Exercise aim: With images excluded, write out each entry below exactly as given.
*** Opening of Provided material ***
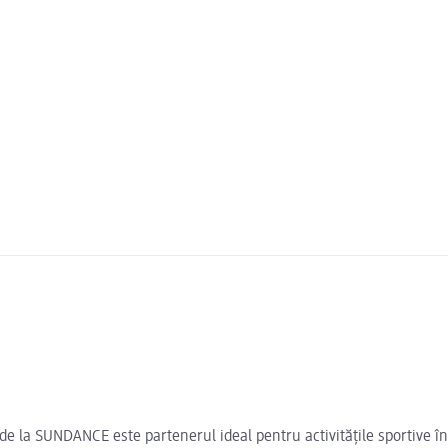
e la SUNDANCE este partenerul ideal pentru activitățile sportive în a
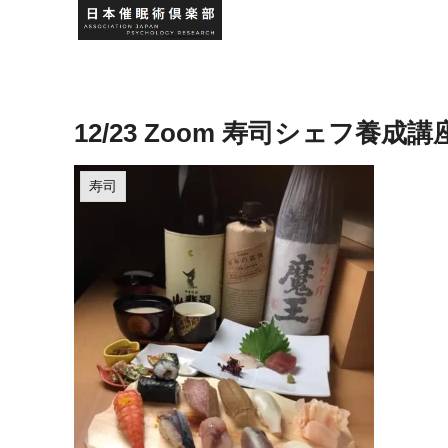
12/23 Zoom 寿司シェフ養
寿司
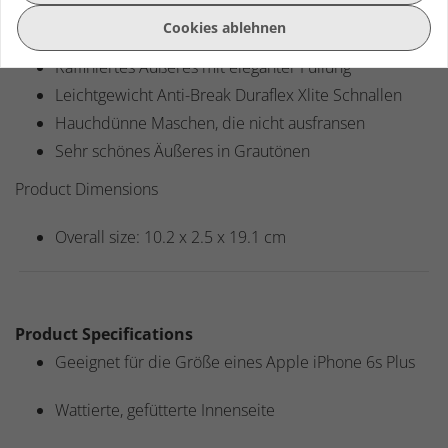
Maßgeschneidertes Fach mit Fleece-Fütterung, halb
Cookies ablehnen
biegbar
Raffiniertes Äußeres mit eleganter Füllung
Leichtgewicht Anti-Break Duraflex Xlite Schnallen
Hauchdünne Maschen, die nicht ausfransen
Sehr schönes Äußeres in Grautönen
Product Dimensions
Overall size: 10.2 x 2.5 x 19.1 cm
Product Specifications
Geeignet für die Größe eines Apple iPhone 6s Plus
Wattierte, gefütterte Innenseite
*** Close of Provided material ***
Reply to the task:
e la SUNDANCE este partenerul ideal pentru activitățile sportive în a
12/23 Zoom 寿司シェフ養
寿司
Maßgeschneidertes Fach mit Fleece-Fütterung, halb
Cookies ablehnen
biegbar
Raffiniertes Äußeres mit eleganter Füllung
Leichtgewicht Anti-Break Duraflex Xlite Schnallen
Hauchdünne Maschen, die nicht ausfransen
Sehr schönes Äußeres in Grautönen
Product Dimensions
Overall size: 10.2 x 2.5 x 19.1 cm
Product Specifications
Geeignet für die Größe eines Apple iPhone 6s Plus
Wattierte, gefütterte Innenseite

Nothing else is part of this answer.